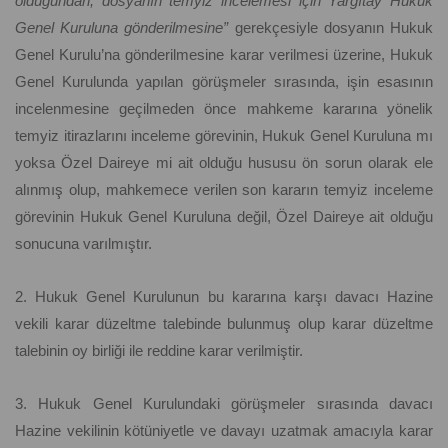
olduğundan, dosyanın temyiz incelemesi için Yargıtay Hukuk
Genel Kuruluna gönderilmesine”
gerekçesiyle dosyanın Hukuk
Genel Kurulu’na gönderilmesine karar verilmesi üzerine, Hukuk
Genel Kurulunda yapılan görüşmeler sırasında, işin esasının
incelenmesine geçilmeden önce mahkeme kararına yönelik
temyiz itirazlarını inceleme görevinin, Hukuk Genel Kuruluna mı
yoksa Özel Daireye mi ait olduğu hususu ön sorun olarak ele
alınmış olup, mahkemece verilen son kararın temyiz inceleme
görevinin Hukuk Genel Kuruluna değil, Özel Daireye ait olduğu
sonucuna varılmıştır.
2. Hukuk Genel Kurulunun bu kararına karşı davacı Hazine
vekili karar düzeltme talebinde bulunmuş olup karar düzeltme
talebinin oy birliği ile reddine karar verilmiştir.
3. Hukuk Genel Kurulundaki görüşmeler sırasında davacı
Hazine vekilinin kötüniyetle ve davayı uzatmak amacıyla karar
_ _ _ _
Output the records above character for character, but leave each image out.

▶ **RESULT FOR THIS EXERCISE**
olduğundan, dosyanın temyiz incelemesi için Yargıtay Hukuk
Genel Kuruluna gönderilmesine”
gerekçesiyle dosyanın Hukuk
Genel Kurulu’na gönderilmesine karar verilmesi üzerine, Hukuk
Genel Kurulunda yapılan görüşmeler sırasında, işin esasının
incelenmesine geçilmeden önce mahkeme kararına yönelik
temyiz itirazlarını inceleme görevinin, Hukuk Genel Kuruluna mı
yoksa Özel Daireye mi ait olduğu hususu ön sorun olarak ele
alınmış olup, mahkemece verilen son kararın temyiz inceleme
görevinin Hukuk Genel Kuruluna değil, Özel Daireye ait olduğu
sonucuna varılmıştır.
2. Hukuk Genel Kurulunun bu kararına karşı davacı Hazine
vekili karar düzeltme talebinde bulunmuş olup karar düzeltme
talebinin oy birliği ile reddine karar verilmiştir.
3. Hukuk Genel Kurulundaki görüşmeler sırasında davacı
Hazine vekilinin kötüniyetle ve davayı uzatmak amacıyla karar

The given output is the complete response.